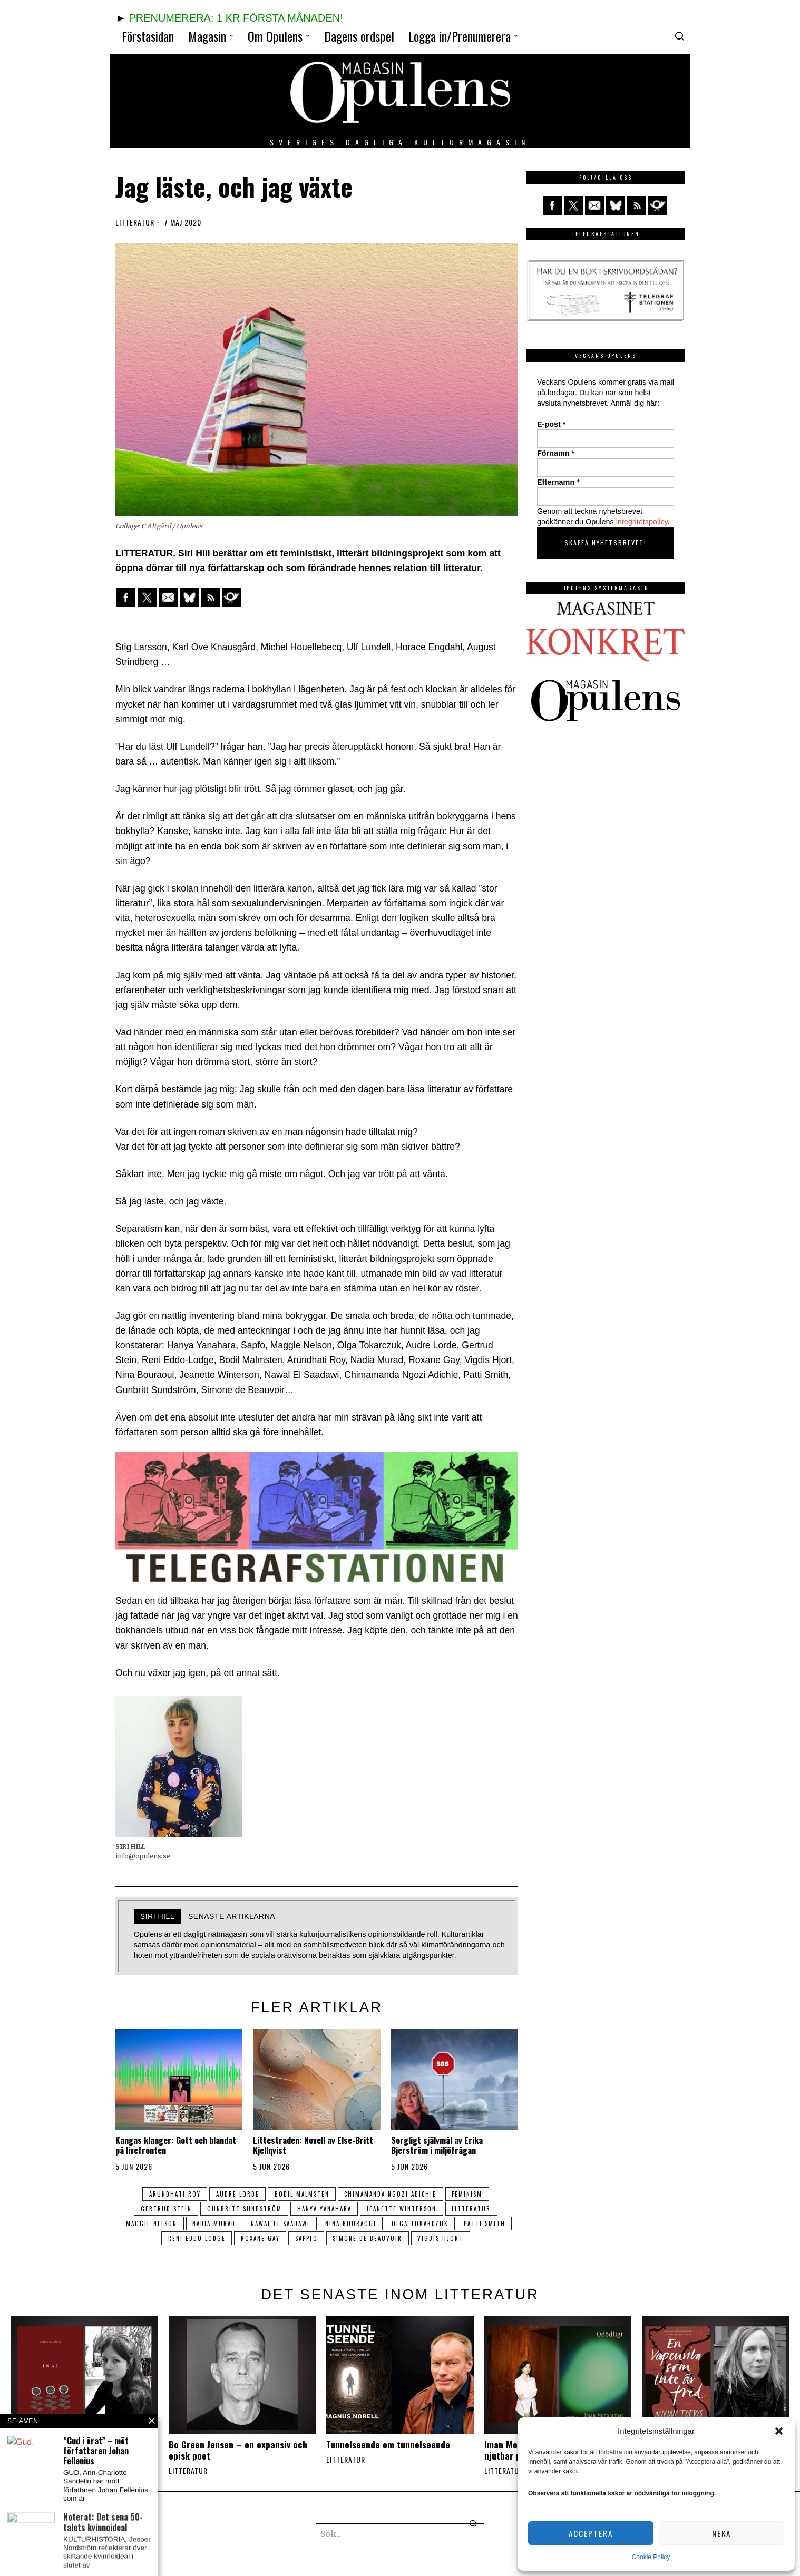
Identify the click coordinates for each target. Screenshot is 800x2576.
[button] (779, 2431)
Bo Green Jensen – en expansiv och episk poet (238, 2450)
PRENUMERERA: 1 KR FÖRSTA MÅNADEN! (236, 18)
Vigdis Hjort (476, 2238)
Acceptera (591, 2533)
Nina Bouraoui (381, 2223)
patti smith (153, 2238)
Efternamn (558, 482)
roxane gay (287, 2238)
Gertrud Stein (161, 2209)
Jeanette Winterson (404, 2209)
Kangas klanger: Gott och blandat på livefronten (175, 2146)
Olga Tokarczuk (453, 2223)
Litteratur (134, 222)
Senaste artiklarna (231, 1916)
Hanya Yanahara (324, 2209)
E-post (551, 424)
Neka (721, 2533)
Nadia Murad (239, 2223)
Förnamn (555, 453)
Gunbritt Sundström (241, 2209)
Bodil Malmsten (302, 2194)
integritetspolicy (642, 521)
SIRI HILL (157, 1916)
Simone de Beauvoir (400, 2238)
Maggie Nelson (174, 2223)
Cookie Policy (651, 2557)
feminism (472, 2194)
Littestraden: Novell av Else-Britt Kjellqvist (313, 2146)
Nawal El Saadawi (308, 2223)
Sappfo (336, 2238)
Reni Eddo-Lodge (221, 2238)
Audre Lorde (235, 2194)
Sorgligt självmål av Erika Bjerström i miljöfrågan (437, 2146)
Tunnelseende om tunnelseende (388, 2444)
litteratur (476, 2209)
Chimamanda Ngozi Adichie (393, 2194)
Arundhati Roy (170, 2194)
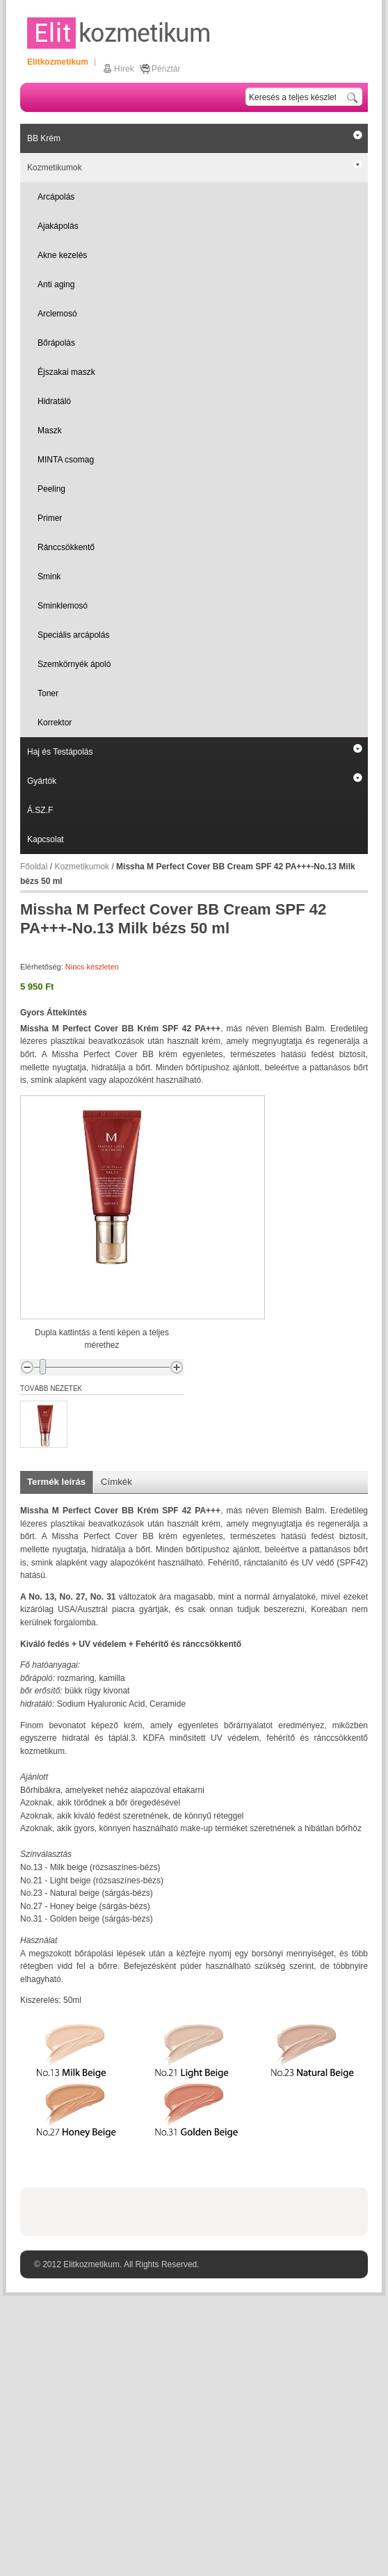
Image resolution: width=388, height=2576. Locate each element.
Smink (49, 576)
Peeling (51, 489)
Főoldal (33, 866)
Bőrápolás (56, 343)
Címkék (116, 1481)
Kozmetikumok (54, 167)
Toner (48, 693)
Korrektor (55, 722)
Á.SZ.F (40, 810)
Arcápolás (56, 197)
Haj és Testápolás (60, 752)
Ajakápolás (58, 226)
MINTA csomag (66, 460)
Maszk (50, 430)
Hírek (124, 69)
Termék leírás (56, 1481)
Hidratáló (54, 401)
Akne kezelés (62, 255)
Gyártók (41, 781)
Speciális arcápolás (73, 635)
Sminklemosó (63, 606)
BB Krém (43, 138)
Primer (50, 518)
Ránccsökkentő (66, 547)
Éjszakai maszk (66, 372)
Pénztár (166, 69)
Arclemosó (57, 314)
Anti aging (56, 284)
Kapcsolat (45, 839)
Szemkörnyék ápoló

_____

EXERCISE OBJECTIVE = Give back all of the entries verbatim, but without pictures.

ANSWER BOX =
Identify the click coordinates for each target. Screenshot is 800x2576.
[button] (779, 2431)
Bo Green Jensen – en expansiv och episk poet (238, 2450)
PRENUMERERA: 1 KR FÖRSTA MÅNADEN! (236, 18)
Vigdis Hjort (476, 2238)
Acceptera (591, 2533)
Nina Bouraoui (381, 2223)
patti smith (153, 2238)
Efternamn (558, 482)
roxane gay (287, 2238)
Gertrud Stein (161, 2209)
Jeanette Winterson (404, 2209)
Kangas klanger: Gott och blandat på livefronten (175, 2146)
Olga Tokarczuk (453, 2223)
Litteratur (134, 222)
Senaste artiklarna (231, 1916)
Hanya Yanahara (324, 2209)
E-post (551, 424)
Neka (721, 2533)
Nadia Murad (239, 2223)
Förnamn (555, 453)
Gunbritt Sundström (241, 2209)
Bodil Malmsten (302, 2194)
integritetspolicy (642, 521)
SIRI HILL (157, 1916)
Simone de Beauvoir (400, 2238)
Maggie Nelson (174, 2223)
Cookie Policy (651, 2557)
feminism (472, 2194)
Littestraden: Novell av Else-Britt Kjellqvist (313, 2146)
Nawal El Saadawi (308, 2223)
Sappfo (336, 2238)
Reni Eddo-Lodge (221, 2238)
Audre Lorde (235, 2194)
Sorgligt självmål av Erika Bjerström i miljöfrågan (437, 2146)
Tunnelseende om tunnelseende (388, 2444)
litteratur (476, 2209)
Chimamanda Ngozi Adichie (393, 2194)
Arundhati Roy (170, 2194)
Image resolution: width=388, height=2576. Locate each element.
Smink (49, 576)
Peeling (51, 489)
Főoldal (33, 866)
Bőrápolás (56, 343)
Címkék (116, 1481)
Kozmetikumok (54, 167)
Toner (48, 693)
Korrektor (55, 722)
Á.SZ.F (40, 810)
Arcápolás (56, 197)
Haj és Testápolás (60, 752)
Ajakápolás (58, 226)
MINTA csomag (66, 460)
Maszk (50, 430)
Hírek (124, 69)
Termék leírás (56, 1481)
Hidratáló (54, 401)
Akne kezelés (62, 255)
Gyártók (41, 781)
Speciális arcápolás (73, 635)
Sminklemosó (63, 606)
BB Krém (43, 138)
Primer (50, 518)
Ránccsökkentő (66, 547)
Éjszakai maszk (66, 372)
Pénztár (166, 69)
Arclemosó (57, 314)
Anti aging (56, 284)
Kapcsolat (45, 839)
Szemkörnyék ápoló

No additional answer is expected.